ASSIGNMENT
Ignoring the images, restate the records below word for word.

Saved entries
**********
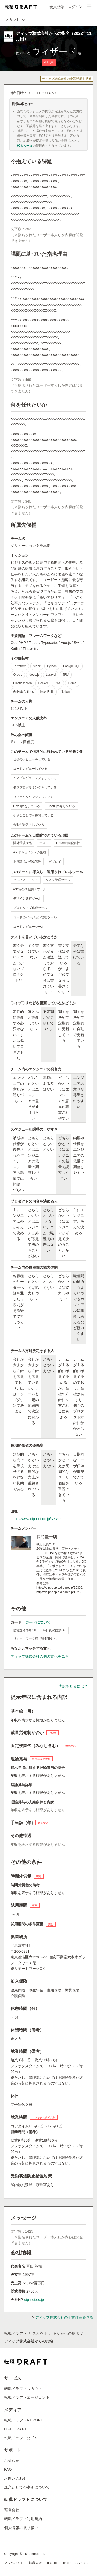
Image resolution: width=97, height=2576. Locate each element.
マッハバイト (14, 2563)
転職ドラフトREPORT (23, 2420)
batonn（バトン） (76, 2563)
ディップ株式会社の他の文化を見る (40, 1656)
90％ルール (25, 145)
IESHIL (52, 2563)
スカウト (40, 2333)
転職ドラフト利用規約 (23, 2519)
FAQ (8, 2469)
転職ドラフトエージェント (27, 2397)
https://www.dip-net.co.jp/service (36, 1519)
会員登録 (56, 7)
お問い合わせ (15, 2478)
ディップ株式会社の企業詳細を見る (67, 79)
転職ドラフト (15, 2333)
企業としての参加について (27, 2487)
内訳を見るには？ (73, 1686)
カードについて (38, 1622)
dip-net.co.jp (34, 2299)
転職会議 (35, 2563)
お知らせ (11, 2461)
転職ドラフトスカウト (23, 2389)
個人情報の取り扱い (21, 2528)
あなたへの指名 (66, 2333)
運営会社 (11, 2510)
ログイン (75, 7)
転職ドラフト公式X (20, 2438)
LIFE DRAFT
**********
OUTPUT OF THE EXERCISE
Image resolution: width=97, height=2576. Locate each element.
マッハバイト (14, 2563)
転職ドラフトREPORT (23, 2420)
batonn（バトン） (76, 2563)
ディップ株式会社の他の文化を見る (40, 1656)
90％ルール (25, 145)
IESHIL (52, 2563)
スカウト (40, 2333)
転職ドラフト利用規約 (23, 2519)
FAQ (8, 2469)
転職ドラフトエージェント (27, 2397)
https://www.dip-net.co.jp/service (36, 1519)
会員登録 (56, 7)
お問い合わせ (15, 2478)
ディップ株式会社の企業詳細を見る (67, 79)
転職ドラフト (15, 2333)
企業としての参加について (27, 2487)
内訳を見るには？ (73, 1686)
カードについて (38, 1622)
dip-net.co.jp (34, 2299)
転職会議 (35, 2563)
お知らせ (11, 2461)
転職ドラフトスカウト (23, 2389)
個人情報の取り扱い (21, 2528)
あなたへの指名 (66, 2333)
運営会社 (11, 2510)
ログイン (75, 7)
転職ドラフト公式X (20, 2438)
LIFE DRAFT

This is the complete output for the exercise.